[[ Records for the task, beginning ]]

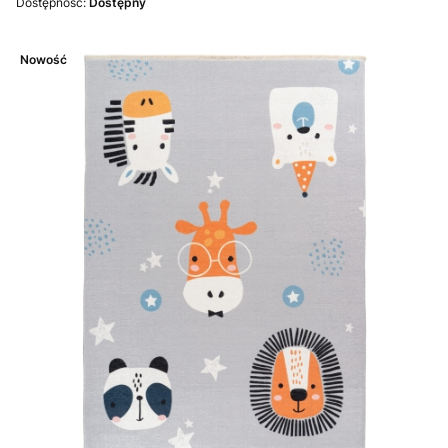
Dostępność:
Dostępny
Nowość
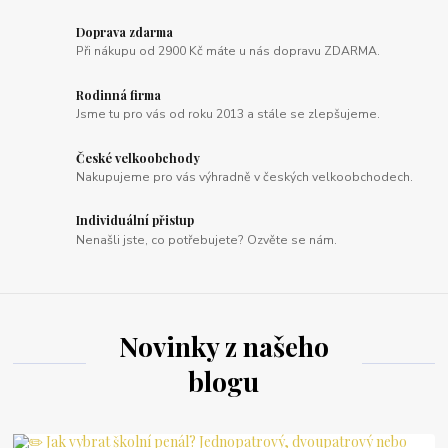
Doprava zdarma
Při nákupu od 2900 Kč máte u nás dopravu ZDARMA.
Rodinná firma
Jsme tu pro vás od roku 2013 a stále se zlepšujeme.
České velkoobchody
Nakupujeme pro vás výhradně v českých velkoobchodech.
Individuální přistup
Nenašli jste, co potřebujete? Ozvěte se nám.
Novinky z našeho
blogu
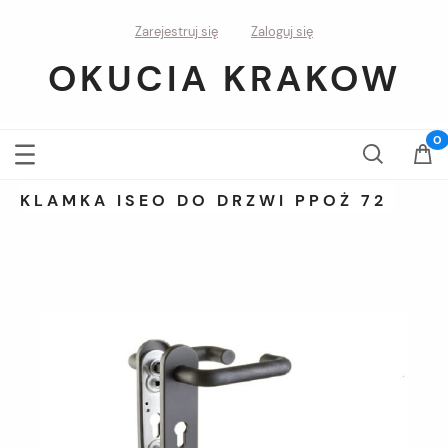
Zarejestruj się
Zaloguj się
OKUCIA KRAKOW
KLAMKA ISEO DO DRZWI PPOŻ 72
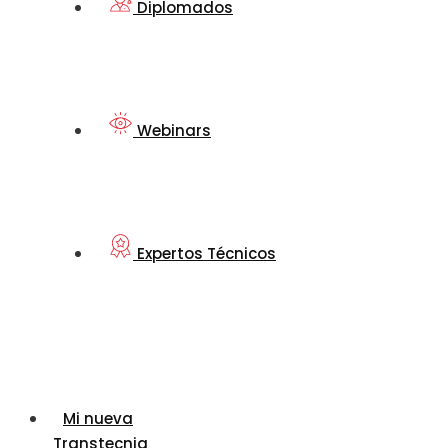
Diplomados
Webinars
Expertos Técnicos
Mi nueva
Transtecnia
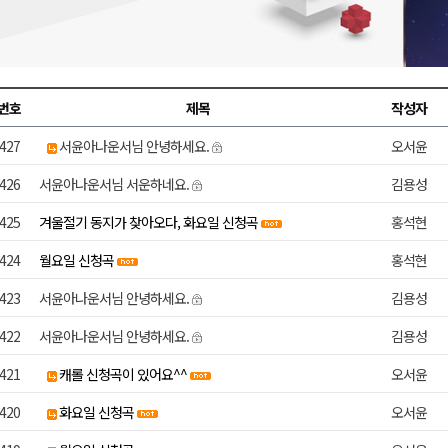
합리조트로 진화 중"
 개막
 지원사업 시행
번호
제목
작성자
정밀 안전 진단
427
서윤아나운서님 안녕하세요.
오서윤
4.1km 지정
426
서윤아나운서님 서운하네요.
김용성
425
겨울절기 동지가 찾아오다, 화요일 신청곡
홍석현
424
월요일 신청곡
홍석현
423
서윤아나운서님 안녕하세요.
김용성
422
서윤아나운서님 안녕하세요.
김용성
421
캐롤 신청곡이 있어요^^
오서윤
420
화요일 신청곡
오서윤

[[ Records for the task, end ]]

_Work item_
Write out the records in full and exactly, omitting the pictures they hold.

_Solution for this task_
Dostępność:
Dostępny
Nowość
Doprava zdarma
Při nákupu od 2900 Kč máte u nás dopravu ZDARMA.
Rodinná firma
Jsme tu pro vás od roku 2013 a stále se zlepšujeme.
České velkoobchody
Nakupujeme pro vás výhradně v českých velkoobchodech.
Individuální přistup
Nenašli jste, co potřebujete? Ozvěte se nám.
Novinky z našeho
blogu
Zarejestruj się
Zaloguj się
OKUCIA KRAKOW
KLAMKA ISEO DO DRZWI PPOŻ 72
Diplomados
Webinars
Expertos Técnicos
Mi nueva
Transtecnia
합리조트로 진화 중"
 개막
 지원사업 시행
번호
제목
작성자
정밀 안전 진단
427
서윤아나운서님 안녕하세요.
오서윤
4.1km 지정
426
서윤아나운서님 서운하네요.
김용성
425
겨울절기 동지가 찾아오다, 화요일 신청곡
홍석현
424
월요일 신청곡
홍석현
423
서윤아나운서님 안녕하세요.
김용성
422
서윤아나운서님 안녕하세요.
김용성
421
캐롤 신청곡이 있어요^^
오서윤
420
화요일 신청곡
오서윤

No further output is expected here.